Work instructions: Each line in the data holding "magyar" should be listed.
----------
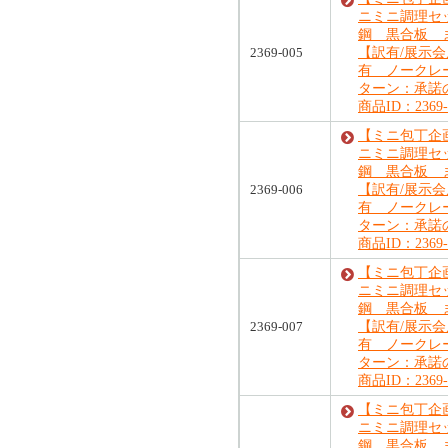
ニミニ調理セ
鋼 黒合板
2369-005
【訳有/展示
有 ノークレ
ターン：承諾
商品ID：2369-
【ミニ包丁企画
ニミニ調理セ
鋼 黒合板
2369-006
【訳有/展示
有 ノークレ
ターン：承諾
商品ID：2369-
【ミニ包丁企画
ニミニ調理セ
鋼 黒合板
2369-007
【訳有/展示
有 ノークレ
ターン：承諾
商品ID：2369-
【ミニ包丁企画
ニミニ調理セ
鋼 黒合板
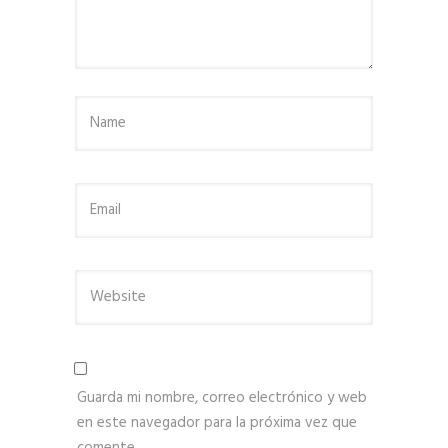
Guarda mi nombre, correo electrónico y web
en este navegador para la próxima vez que
comente.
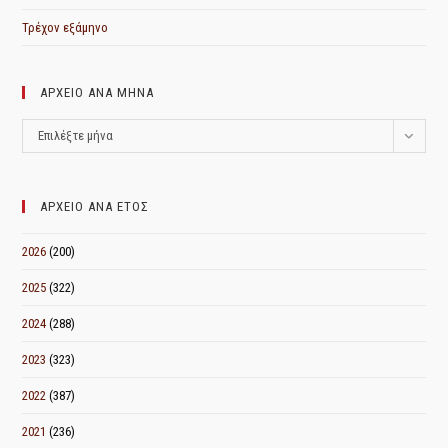
Τρέχον εξάμηνο
ΑΡΧΕΙΟ ΑΝΑ ΜΗΝΑ
ΑΡΧΕΙΟ
Επιλέξτε μήνα
ΑΝΑ
ΜΗΝΑ
ΑΡΧΕΙΟ ΑΝΑ ΕΤΟΣ
2026
(200)
2025
(322)
2024
(288)
2023
(323)
2022
(387)
2021
(236)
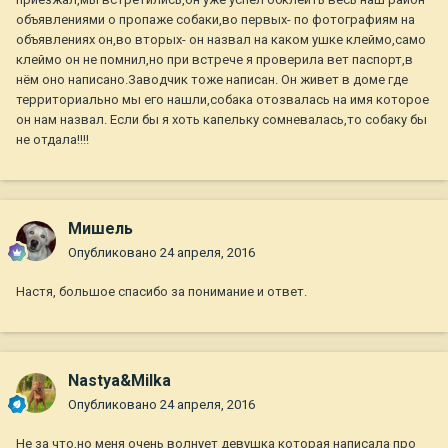
объявлениями о пропаже собаки,во первых- по фотографиям на
объявлениях он,во вторых- он назвал на каком ушке клеймо,само
клеймо он не помнил,но при встрече я проверила вет паспорт,в
нём оно написано.Заводчик тоже написан. Он живет в доме где
территориально мы его нашли,собака отозвалась на имя которое
он нам назвал. Если бы я хоть капельку сомневалась,то собаку бы
не отдала!!!!
Мишель
Опубликовано
24 апреля, 2016
Настя, большое спасибо за понимание и ответ.
Nastya&Milka
Опубликовано
24 апреля, 2016
Не за что,но меня очень волнует девушка которая написала про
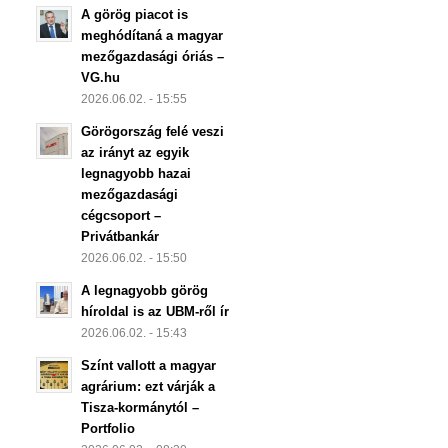
A görög piacot is
meghódítaná a magyar
mezőgazdasági óriás –
VG.hu
2026.06.02. - 15:55
Görögország felé veszi
az irányt az egyik
legnagyobb hazai
mezőgazdasági
cégcsoport –
Privátbankár
2026.06.02. - 15:50
A legnagyobb görög
híroldal is az UBM-ről ír
2026.06.02. - 15:43
Színt vallott a magyar
agrárium: ezt várják a
Tisza-kormánytól –
Portfolio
----------
Output for this task:
meghódítaná a magyar
Színt vallott a magyar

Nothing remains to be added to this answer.